5.     Volunteer to wipe down a table.
6.     Clean up someone else’s mess. Bonus points if it’s on the floor.


Just do one of these seven assignments and lets see if it has an effect.  Or better yet, see if you can do them all!

I’d like to close with a quote from Saint John Chrysostom.  He gave a sermon back in 399AD, entitled “No One Can Harm the Man Who Does Not Harm Himself” and he ended it like this:
People today say that the earth is a frightening place.  They say that the world has turned upside down.  That the human race is confused and doomed.  Well I say this is not true.  Because even if a man loses everything at the hands of gossips and miscreants; even if he has been attacked by his own friends, what harm can this do to his virtue?

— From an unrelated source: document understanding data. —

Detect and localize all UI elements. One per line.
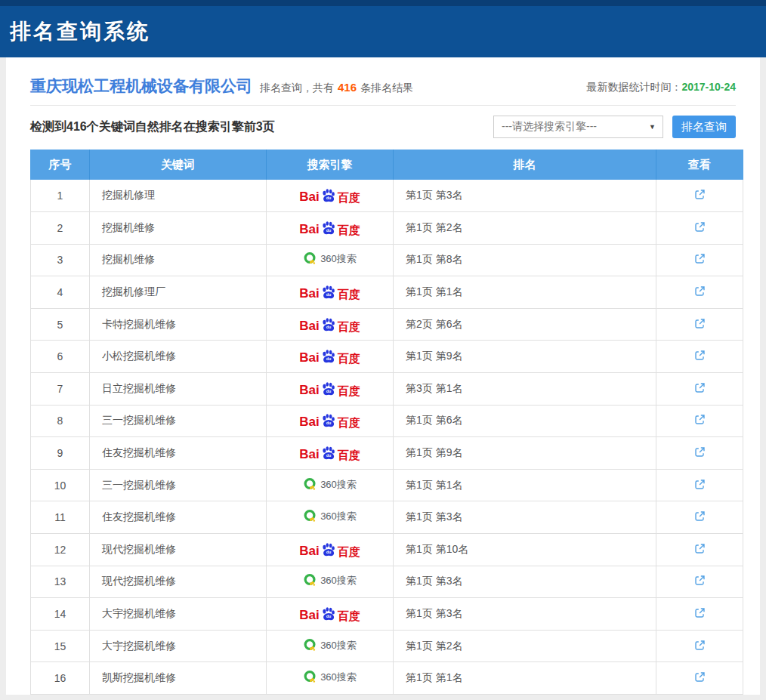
so360-ring-icon [303, 670, 317, 684]
row-engine: Bai du 百度 360搜索 [267, 212, 394, 245]
view-link[interactable] [693, 478, 706, 491]
view-link[interactable] [693, 446, 706, 458]
external-link-icon [693, 349, 706, 362]
baidu-logo: Bai du 百度 [299, 413, 360, 428]
so360-label: 360搜索 [320, 254, 357, 264]
app-title: 排名查询系统 [0, 17, 150, 46]
row-view [656, 566, 743, 598]
svg-text:du: du [326, 357, 332, 362]
row-keyword: 三一挖掘机维修 [90, 469, 267, 501]
external-link-icon [693, 220, 706, 233]
company-name-link[interactable]: 重庆现松工程机械设备有限公司 [30, 76, 252, 97]
baidu-paw-icon: du [320, 606, 336, 622]
view-link[interactable] [693, 349, 706, 362]
row-index: 10 [31, 469, 90, 501]
table-row: 3 挖掘机维修 Bai du 百度 [31, 244, 743, 276]
baidu-paw-icon: du [320, 446, 336, 461]
row-engine: Bai du 百度 360搜索 [267, 341, 394, 373]
result-count: 416 [338, 81, 357, 94]
row-view [656, 405, 743, 437]
so360-label: 360搜索 [320, 672, 357, 682]
row-index: 9 [31, 437, 90, 470]
svg-text:du: du [326, 550, 332, 554]
divider [30, 105, 736, 106]
baidu-logo-latin: Bai [299, 609, 319, 621]
stats-date: 2017-10-24 [681, 81, 736, 93]
row-engine: Bai du 百度 360搜索 [267, 469, 394, 501]
row-view [656, 630, 743, 662]
row-keyword: 大宇挖掘机维修 [90, 630, 267, 662]
baidu-logo-cn: 百度 [338, 385, 360, 396]
view-link[interactable] [693, 639, 706, 652]
view-link[interactable] [693, 317, 706, 330]
external-link-icon [693, 285, 706, 298]
baidu-logo-cn: 百度 [338, 417, 360, 428]
row-engine: Bai du 百度 360搜索 [267, 566, 394, 598]
row-view [656, 276, 743, 309]
view-link[interactable] [693, 542, 706, 555]
view-link[interactable] [693, 510, 706, 523]
row-engine: Bai du 百度 360搜索 [267, 180, 394, 212]
row-keyword: 小松挖掘机维修 [90, 341, 267, 373]
view-link[interactable] [693, 188, 706, 201]
row-index: 15 [31, 630, 90, 662]
svg-text:du: du [326, 196, 332, 200]
row-keyword: 挖掘机修理 [90, 180, 267, 212]
row-index: 6 [31, 341, 90, 373]
view-link[interactable] [693, 574, 706, 587]
row-keyword: 凯斯挖掘机维修 [90, 662, 267, 695]
row-engine: Bai du 百度 360搜索 [267, 598, 394, 631]
row-view [656, 469, 743, 501]
baidu-paw-icon: du [320, 349, 336, 365]
row-rank: 第1页 第10名 [394, 534, 656, 566]
baidu-logo-cn: 百度 [338, 353, 360, 364]
row-rank: 第2页 第6名 [394, 308, 656, 341]
baidu-logo: Bai du 百度 [299, 381, 360, 396]
baidu-logo-latin: Bai [299, 319, 319, 332]
rank-query-button[interactable]: 排名查询 [672, 116, 736, 138]
row-keyword: 挖掘机维修 [90, 244, 267, 276]
row-engine: Bai du 百度 360搜索 [267, 662, 394, 695]
row-engine: Bai du 百度 360搜索 [267, 308, 394, 341]
svg-text:du: du [326, 389, 332, 393]
row-engine: Bai du 百度 360搜索 [267, 630, 394, 662]
row-index: 13 [31, 566, 90, 598]
view-link[interactable] [693, 252, 706, 265]
baidu-logo-cn: 百度 [338, 321, 360, 332]
view-link[interactable] [693, 671, 706, 683]
view-link[interactable] [693, 413, 706, 426]
row-index: 11 [31, 501, 90, 534]
table-row: 11 住友挖掘机维修 Bai du 百度 [31, 501, 743, 534]
row-view [656, 662, 743, 695]
baidu-logo-cn: 百度 [338, 610, 360, 621]
table-row: 8 三一挖掘机维修 Bai du 百度 [31, 405, 743, 437]
row-index: 3 [31, 244, 90, 276]
view-link[interactable] [693, 381, 706, 394]
row-rank: 第1页 第3名 [394, 501, 656, 534]
app-header: 排名查询系统 [0, 0, 766, 57]
external-link-icon [693, 446, 706, 458]
baidu-logo: Bai du 百度 [299, 606, 360, 621]
so360-ring-icon [303, 573, 317, 587]
view-link[interactable] [693, 606, 706, 619]
view-link[interactable] [693, 285, 706, 298]
so360-logo: 360搜索 [303, 509, 357, 523]
engine-select-value: ---请选择搜索引擎--- [502, 120, 597, 134]
view-link[interactable] [693, 220, 706, 233]
external-link-icon [693, 671, 706, 683]
table-row: 2 挖掘机维修 Bai du 百度 [31, 212, 743, 245]
external-link-icon [693, 317, 706, 330]
row-view [656, 341, 743, 373]
engine-select[interactable]: ---请选择搜索引擎--- ▼ [493, 116, 663, 138]
baidu-logo: Bai du 百度 [299, 285, 360, 300]
table-row: 1 挖掘机修理 Bai du 百度 [31, 180, 743, 212]
baidu-logo-cn: 百度 [338, 288, 360, 300]
table-row: 6 小松挖掘机维修 Bai du 百度 [31, 341, 743, 373]
table-row: 15 大宇挖掘机维修 Bai du 百度 [31, 630, 743, 662]
baidu-paw-icon: du [320, 317, 336, 333]
controls-row: 检测到416个关键词自然排名在搜索引擎前3页 ---请选择搜索引擎--- ▼ 排… [30, 116, 736, 138]
external-link-icon [693, 252, 706, 265]
baidu-logo: Bai du 百度 [299, 349, 360, 364]
row-view [656, 212, 743, 245]
svg-text:du: du [326, 421, 332, 426]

If you keep in mind that nothing can hurt your soul, then neither loss of money, nor slander, nor gossip, nor banishment, nor disease, nor torture, nor even death can harm you.  And if these things are harmless, how can you be harmed at all?  No, even if all the creatures who inhabit the whole earth and sea teamed up to attack you, they could do you no harm so long as you took refuge in Christ.  Very well, then.  I beseech you, be sober and vigilant in the Lord at all times, and let us endure all painful things joyfully that we may obtain those everlasting and pure blessings in Christ Jesus our Lord, to whom be glory and power, now and ever throughout all ages. Amen.